» **Action item**:
Give the data again in full, without pictures.

*** Begin section ***

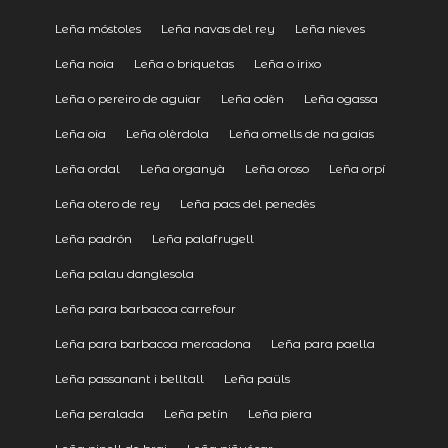
Leña móstoles
Leña navas del rey
Leña nieves
Leña noia
Leña o briquetas
Leña o irixo
Leña o pereiro de aguiar
Leña odèn
Leña ogassa
Leña oia
Leña olèrdola
Leña omells de na gaias
Leña ordal
Leña organyà
Leña oroso
Leña orpí
Leña otero de rey
Leña pacs del penedès
Leña padrón
Leña palafrugell
Leña palau danglesola
Leña para barbacoa carrefour
Leña para barbacoa mercadona
Leña para paella
Leña passanant i belltall
Leña paüls
Leña peralada
Leña petín
Leña piera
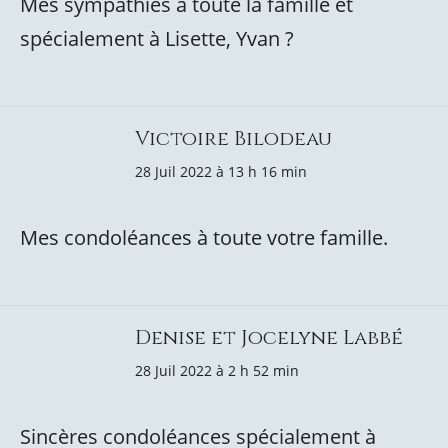
Mes sympathies à toute la famille et
spécialement à Lisette, Yvan ?
Victoire Bilodeau
28 Juil 2022 à 13 h 16 min
Mes condoléances à toute votre famille.
Denise et Jocelyne Labbé
28 Juil 2022 à 2 h 52 min
Sincères condoléances spécialement à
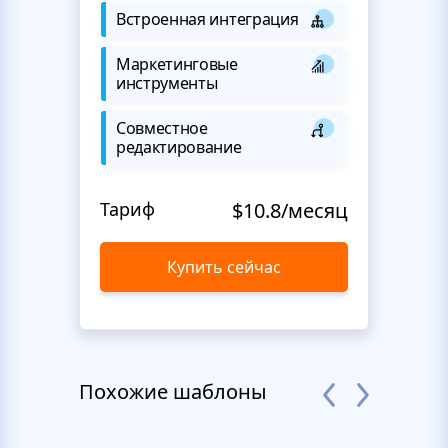
Встроенная интеграция
Маркетинговые
инструменты
Совместное
редактирование
Тариф
$10.8/месяц
Купить сейчас
Похожие шаблоны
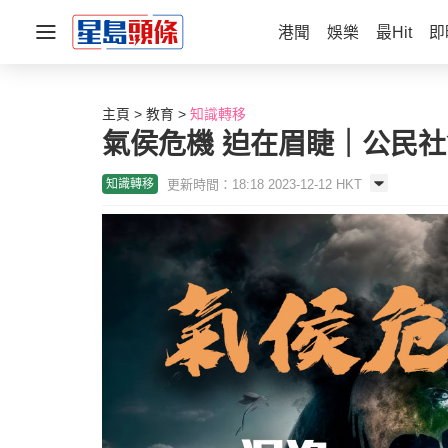
港聞
娛樂
最Hit
即
主頁
教育
知識轉移
氣侯危機 迫在眉睫｜公民社
更新時間：18:18 2023-12-12 HKT
知識轉移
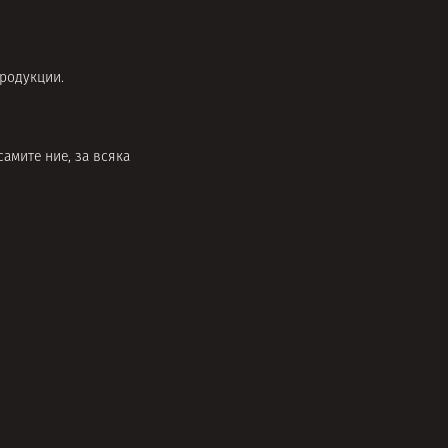
продукции.
амите ние, за всяка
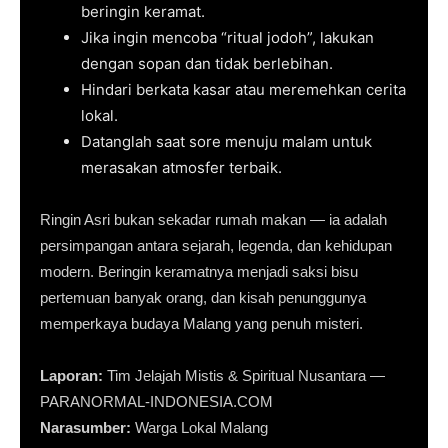
beringin keramat.
Jika ingin mencoba “ritual jodoh”, lakukan
dengan sopan dan tidak berlebihan.
Hindari berkata kasar atau meremehkan cerita
lokal.
Datanglah saat sore menuju malam untuk
merasakan atmosfer terbaik.
Ringin Asri bukan sekadar rumah makan — ia adalah
persimpangan antara sejarah, legenda, dan kehidupan
modern. Beringin keramatnya menjadi saksi bisu
pertemuan banyak orang, dan kisah penunggunya
memperkaya budaya Malang yang penuh misteri.
Laporan:
Tim Jelajah Mistis & Spiritual Nusantara —
PARANORMAL-INDONESIA.COM
Narasumber:
Warga Lokal Malang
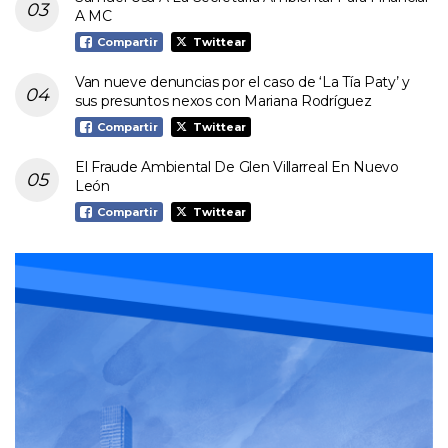
A MC
Compartir
Twittear
Van nueve denuncias por el caso de ‘La Tía Paty’ y
sus presuntos nexos con Mariana Rodríguez
Compartir
Twittear
El Fraude Ambiental De Glen Villarreal En Nuevo
León
Compartir
Twittear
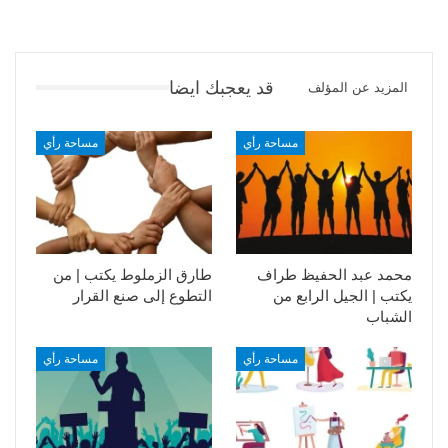
قد يعجبك ايضا
المزيد عن المؤلف
مساحة رأي
مساحة رأي
محمد عبد الحفيظ طراف
طارق الزملوط يكتب | من
يكتب | الجيل الرابع من
التطوع إلى صنع القرار
الشباب
مساحة رأي
مساحة رأي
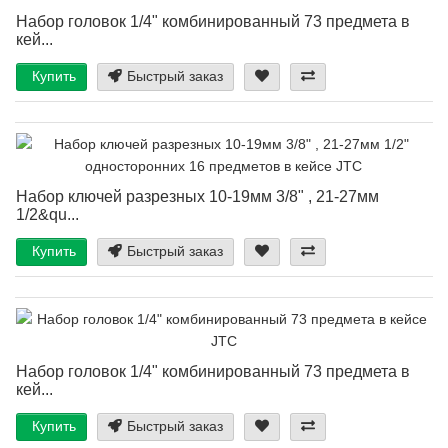
Набор головок 1/4" комбинированный 73 предмета в
кей...
Купить
Быстрый заказ
Набор ключей разрезных 10-19мм 3/8" , 21-27мм
1/2&qu...
Купить
Быстрый заказ
Набор головок 1/4" комбинированный 73 предмета в
кей...
Купить
Быстрый заказ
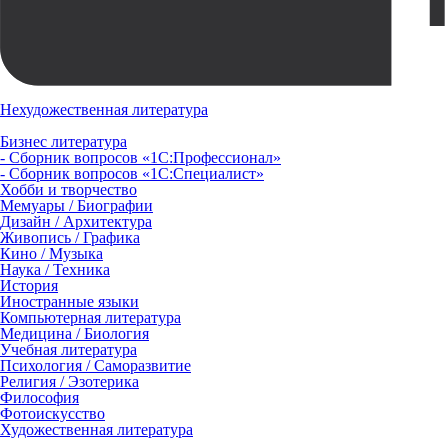
Нехудожественная литература
Бизнес литература
- Сборник вопросов «1С:Профессионал»
- Сборник вопросов «1С:Специалист»
Хобби и творчество
Мемуары / Биографии
Дизайн / Архитектура
Живопись / Графика
Кино / Музыка
Наука / Техника
История
Иностранные языки
Компьютерная литература
Медицина / Биология
Учебная литература
Психология / Саморазвитие
Религия / Эзотерика
Философия
Фотоискусство
Художественная литература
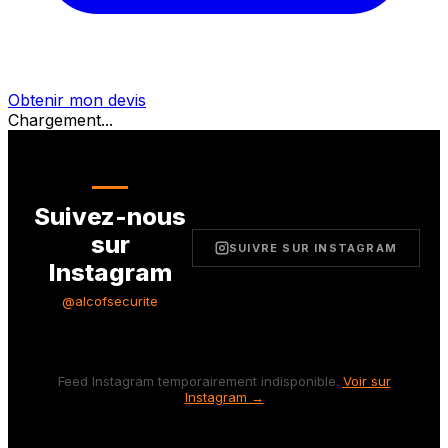
Obtenir mon devis
Chargement...
Suivez-nous
sur
SUIVRE SUR INSTAGRAM
Instagram
@alcofsecurite
Feed Instagram temporairement indisponible.
Voir sur
Instagram →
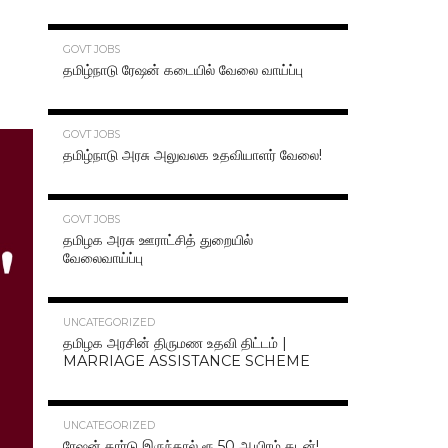
70.3K
GOVT JOBS
தமிழ்நாடு ரேஷன் கடையில் வேலை வாய்ப்பு
63.2K
GOVT JOBS
தமிழ்நாடு அரசு அலுவலக உதவியாளர் வேலை!
48.6K
GOVT JOBS
தமிழக அரசு ஊராட்சித் துறையில்
வேலைவாய்ப்பு
47.2K
UNCATEGORIZED
தமிழக அரசின் திருமண உதவி திட்டம் |
MARRIAGE ASSISTANCE SCHEME
47.1K
UNCATEGORIZED
ரேஷன் கார்டு இருந்தால் ரூ.50 ஆயிரம் கடன்!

*** End section ***

» **Exercise response**:
Leña móstoles
Leña navas del rey
Leña nieves
Leña noia
Leña o briquetas
Leña o irixo
Leña o pereiro de aguiar
Leña odèn
Leña ogassa
Leña oia
Leña olèrdola
Leña omells de na gaias
Leña ordal
Leña organyà
Leña oroso
Leña orpí
Leña otero de rey
Leña pacs del penedès
Leña padrón
Leña palafrugell
Leña palau danglesola
Leña para barbacoa carrefour
Leña para barbacoa mercadona
Leña para paella
Leña passanant i belltall
Leña paüls
Leña peralada
Leña petín
Leña piera
Mes sympathies à toute la famille et
spécialement à Lisette, Yvan ?
Victoire Bilodeau
28 Juil 2022 à 13 h 16 min
Mes condoléances à toute votre famille.
Denise et Jocelyne Labbé
28 Juil 2022 à 2 h 52 min
Sincères condoléances spécialement à
Встроенная интеграция
Маркетинговые
инструменты
Совместное
редактирование
Тариф
$10.8/месяц
Купить сейчас
Похожие шаблоны
港聞
娛樂
最Hit
即
主頁
教育
知識轉移
氣侯危機 迫在眉睫｜公民社
更新時間：18:18 2023-12-12 HKT
知識轉移
продукции.
амите ние, за всяка
beringin keramat.
Jika ingin mencoba “ritual jodoh”, lakukan
dengan sopan dan tidak berlebihan.
Hindari berkata kasar atau meremehkan cerita
lokal.
Datanglah saat sore menuju malam untuk
merasakan atmosfer terbaik.
Ringin Asri bukan sekadar rumah makan — ia adalah
persimpangan antara sejarah, legenda, dan kehidupan
modern. Beringin keramatnya menjadi saksi bisu
pertemuan banyak orang, dan kisah penunggunya
memperkaya budaya Malang yang penuh misteri.
Laporan:
Tim Jelajah Mistis & Spiritual Nusantara —
PARANORMAL-INDONESIA.COM
Narasumber:
Warga Lokal Malang
A MC
Compartir
Twittear
Van nueve denuncias por el caso de ‘La Tía Paty’ y
sus presuntos nexos con Mariana Rodríguez
Compartir
Twittear
El Fraude Ambiental De Glen Villarreal En Nuevo
León
Compartir
Twittear
قد يعجبك ايضا
المزيد عن المؤلف
مساحة رأي
مساحة رأي
محمد عبد الحفيظ طراف
طارق الزملوط يكتب | من
يكتب | الجيل الرابع من
التطوع إلى صنع القرار
الشباب
مساحة رأي
مساحة رأي
Набор головок 1/4" комбинированный 73 предмета в
кей...
Купить
Быстрый заказ
Набор ключей разрезных 10-19мм 3/8" , 21-27мм
1/2&qu...
Купить
Быстрый заказ
Набор головок 1/4" комбинированный 73 предмета в
кей...
Купить
Быстрый заказ
Нехудожественная литература
Бизнес литература
- Сборник вопросов «1С:Профессионал»
- Сборник вопросов «1С:Специалист»
Хобби и творчество
Мемуары / Биографии
Дизайн / Архитектура
Живопись / Графика
Кино / Музыка
Наука / Техника
История
Иностранные языки
Компьютерная литература
Медицина / Биология
Учебная литература
Психология / Саморазвитие
Религия / Эзотерика
Философия
Фотоискусство
Художественная литература
Obtenir mon devis
Chargement...
Suivez-nous
sur
SUIVRE SUR INSTAGRAM
Instagram
@alcofsecurite
Feed Instagram temporairement indisponible.
Voir sur
Instagram →
70.3K
GOVT JOBS
தமிழ்நாடு ரேஷன் கடையில் வேலை வாய்ப்பு
63.2K
GOVT JOBS
தமிழ்நாடு அரசு அலுவலக உதவியாளர் வேலை!
48.6K
GOVT JOBS
தமிழக அரசு ஊராட்சித் துறையில்
வேலைவாய்ப்பு
47.2K
UNCATEGORIZED
தமிழக அரசின் திருமண உதவி திட்டம் |
MARRIAGE ASSISTANCE SCHEME
47.1K
UNCATEGORIZED
ரேஷன் கார்டு இருந்தால் ரூ.50 ஆயிரம் கடன்!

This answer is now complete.